Et comme le 5x01 fut attendu, attendu, attendu...il n'est pas étonnant qu'il m'ait inspiré un petit OS que je vous propose.

Je vous propose un texte avec une Lisbon plus...plus...hargneuse dirons-nous (ce que j'ai aimé la voir se fâcher dans le 5x01); et surtout je fais dire à cette pauvre Lisbon les doutes qui m'assaillent moi-même à la fin de ce season premiere, à savoir...et si Jane était l'artisan de l'évasion de Lorelei?

Je sais, c'est moche...mais ce ne sont que des soupçons, pas sûre que ce soit la version officielle (ni celle du texte d'ailleurs ... )

Donc comme d'hab je vous livre le bébé en espérant qu'il vous plaira, j'ai d'ailleurs écrit la suite du 5x07 qui fera écho à ce texte et que je posterai plus tard.

Bonne lecture et merci à tous ceux qui m'ont laissé des comms sur les textes précédents et qui m'ont ajouté dans leur liste de « favoris », c'est un honneur…biz

Tout perdre…(post 5x01)

En temps normal il ne fallait pas plus de trente minutes pour parcourir la distance qui séparait les bureaux du CBI de la prison du comté de Sacramento, située à l'extérieur de la ville.
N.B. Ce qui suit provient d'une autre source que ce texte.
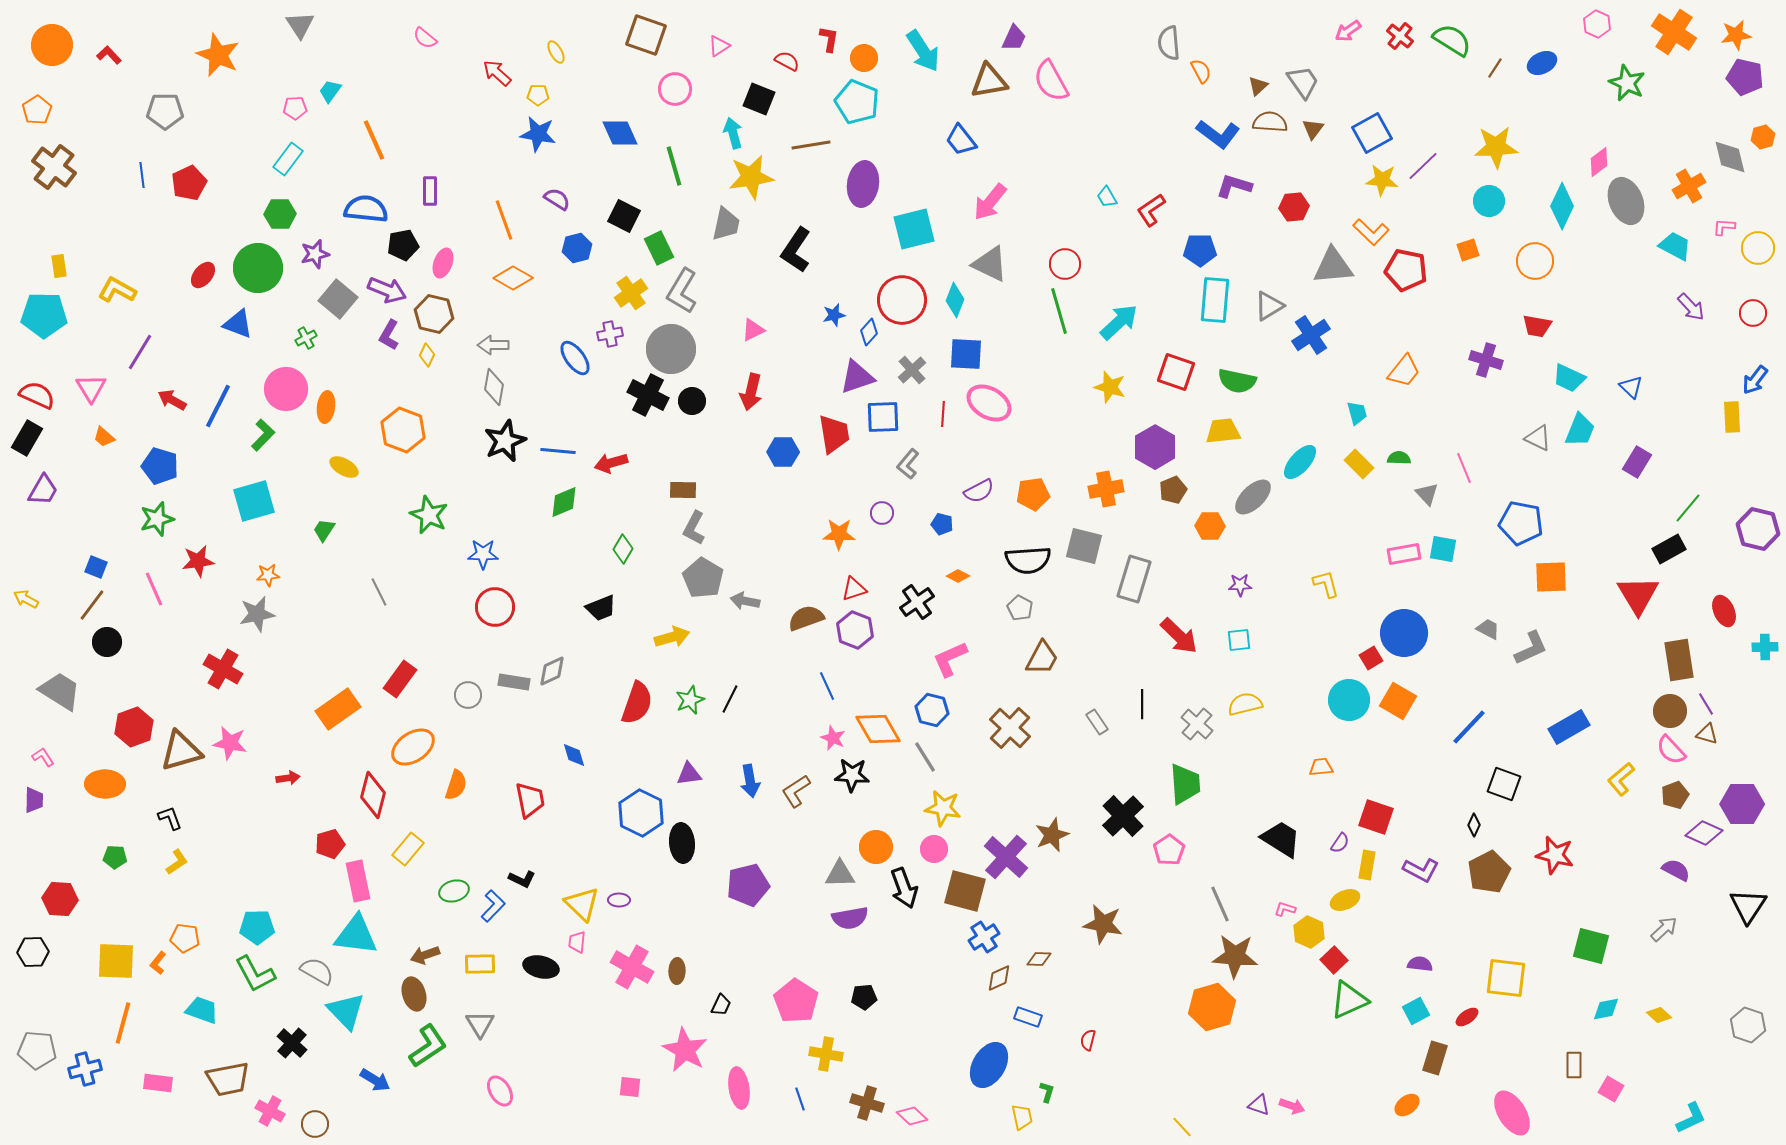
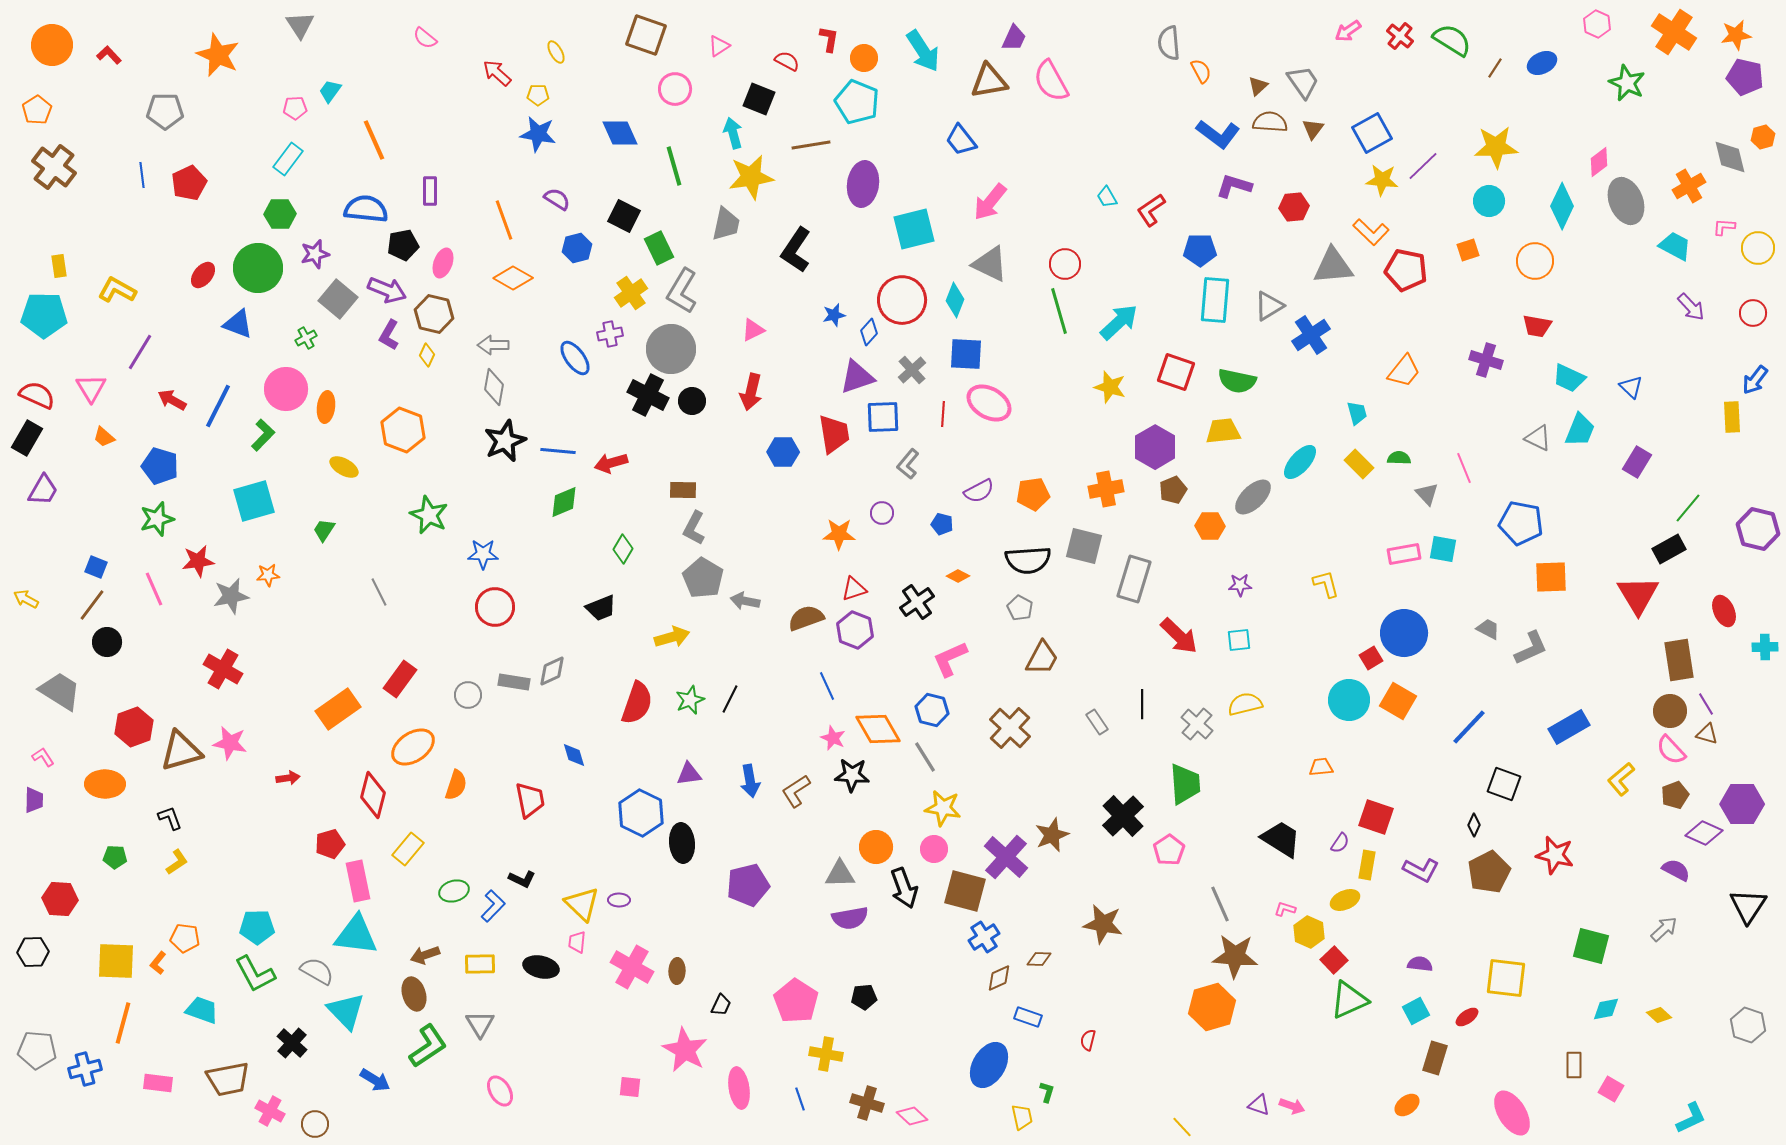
gray star at (257, 614): moved 26 px left, 18 px up
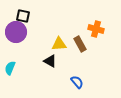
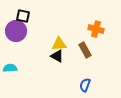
purple circle: moved 1 px up
brown rectangle: moved 5 px right, 6 px down
black triangle: moved 7 px right, 5 px up
cyan semicircle: rotated 64 degrees clockwise
blue semicircle: moved 8 px right, 3 px down; rotated 120 degrees counterclockwise
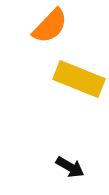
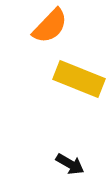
black arrow: moved 3 px up
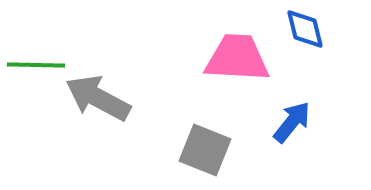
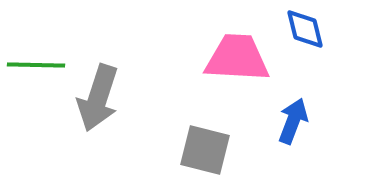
gray arrow: rotated 100 degrees counterclockwise
blue arrow: moved 1 px right, 1 px up; rotated 18 degrees counterclockwise
gray square: rotated 8 degrees counterclockwise
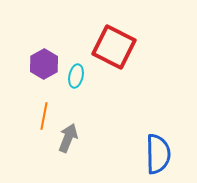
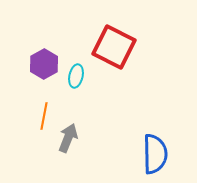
blue semicircle: moved 3 px left
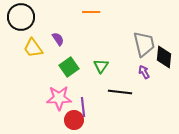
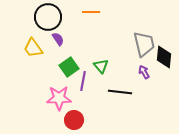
black circle: moved 27 px right
green triangle: rotated 14 degrees counterclockwise
purple line: moved 26 px up; rotated 18 degrees clockwise
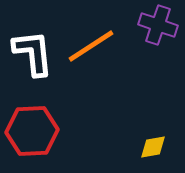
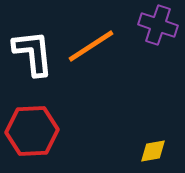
yellow diamond: moved 4 px down
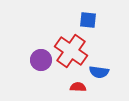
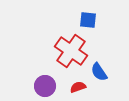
purple circle: moved 4 px right, 26 px down
blue semicircle: rotated 48 degrees clockwise
red semicircle: rotated 21 degrees counterclockwise
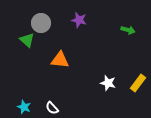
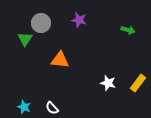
green triangle: moved 2 px left, 1 px up; rotated 21 degrees clockwise
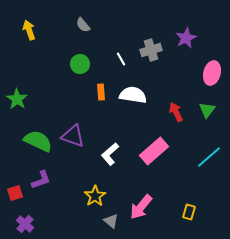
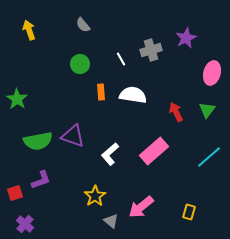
green semicircle: rotated 144 degrees clockwise
pink arrow: rotated 12 degrees clockwise
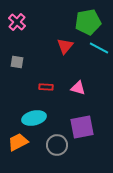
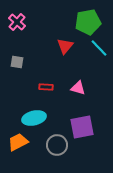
cyan line: rotated 18 degrees clockwise
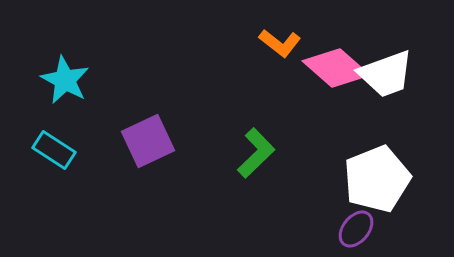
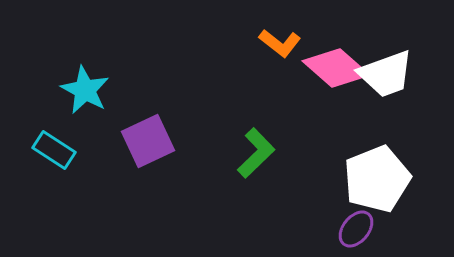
cyan star: moved 20 px right, 10 px down
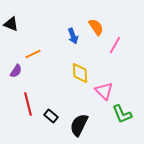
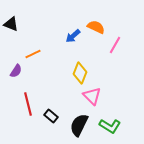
orange semicircle: rotated 30 degrees counterclockwise
blue arrow: rotated 70 degrees clockwise
yellow diamond: rotated 25 degrees clockwise
pink triangle: moved 12 px left, 5 px down
green L-shape: moved 12 px left, 12 px down; rotated 35 degrees counterclockwise
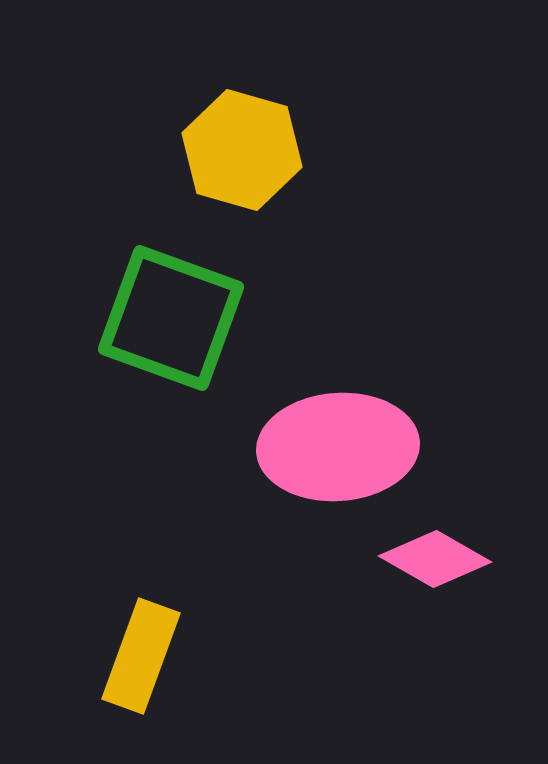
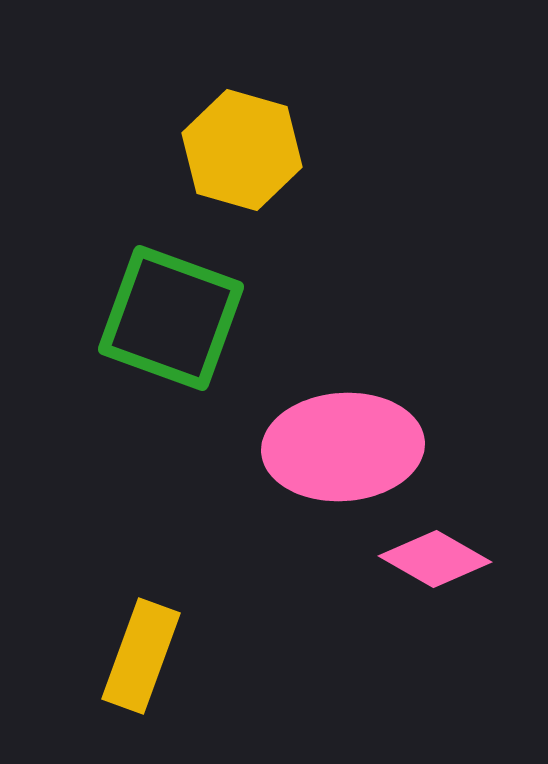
pink ellipse: moved 5 px right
Trente minutes qui parurent interminables à Patrick Jane lors du trajet de l'aller, alors qu'il était dans l'impatience de récupérer sa captive…Trente minutes qui avaient suffi à redonner au mentaliste l'espoir qu'il avait enfin la main mise sur celle qui représentait tant à ses yeux, celle qui serait l'élément clé dans la traque de John le Rouge : Lorelei. Trente minutes durant lesquelles Lisbon avait bien senti l'énervement, ou plutôt devrait-on dire l'excitation, de son équipier à l'idée d'avoir gagné cette manche contre le FBI. Trente minutes lors desquelles la jeune femme s'était une fois de plus demandée jusqu'où son partenaire serait prêt à aller pour atteindre son macabre objectif. Mais ce qu'ils avaient découvert à leur arrivée à la prison n'était pas ce qu'ils espéraient : en effet, Lorelei s'était échappée.

Une fois la première surprise passée, Lisbon tenta de comprendre ce qui s'était produit, elle demanda à voir les registres, à relever tous les noms de ceux qui avaient approché la prisonnière, enfermée en ces murs depuis à peine quelques heures. Elle appela Cho pour le prévenir, ordonnant à son équipe de lancer les mandats d'arrêt nécessaires contre la fugitive. A ses côtés, Jane demeurait inerte, fixant sans interruption la forte femme rousse qui prétendait répondre au nom de Lorelei Martins. Cette dernière ne semblait absolument pas inquiète, au contraire Jane crut y déceler une lueur de satisfaction à voir l'agent du CBI se démener comme une diablesse pour donner l'alerte. Plusieurs minutes s'écoulèrent pendant lesquelles le mentaliste et la détenue ne se quittaient pas des yeux mais ne s'adressèrent pas un seul mot.

« Dois-je la ramener en cellule ? demanda soudain la femme maton qui tenait toujours la prisonnière.

- Non ! Restez-là » répliqua vivement Lisbon qui lui fit signe d'attendre qu'elle ait terminé sa conversation téléphonique.

L'agent fédéral donna ses dernières directives à Cho puis raccrocha avant de se tourner à son tour vers la rousse.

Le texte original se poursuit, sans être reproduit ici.